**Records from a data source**
# # # # #

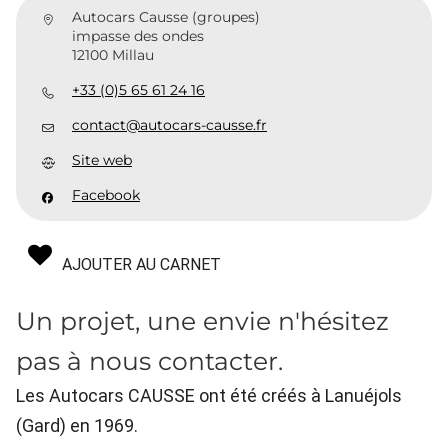
Autocars Causse (groupes)
impasse des ondes
12100 Millau
+33 (0)5 65 61 24 16
contact@autocars-causse.fr
Site web
Facebook
AJOUTER AU CARNET
Un projet, une envie n'hésitez
pas à nous contacter.
Les Autocars CAUSSE ont été créés à Lanuéjols
(Gard) en 1969.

# # # # #

**ACTIVITY**
Give again the closing portion of the entries, from the line with "65 61 24 16" through the last line. Keep it exact and add nothing.

**RESPONSE BELOW**
+33 (0)5 65 61 24 16
contact@autocars-causse.fr
Site web
Facebook
AJOUTER AU CARNET
Un projet, une envie n'hésitez
pas à nous contacter.
Les Autocars CAUSSE ont été créés à Lanuéjols
(Gard) en 1969.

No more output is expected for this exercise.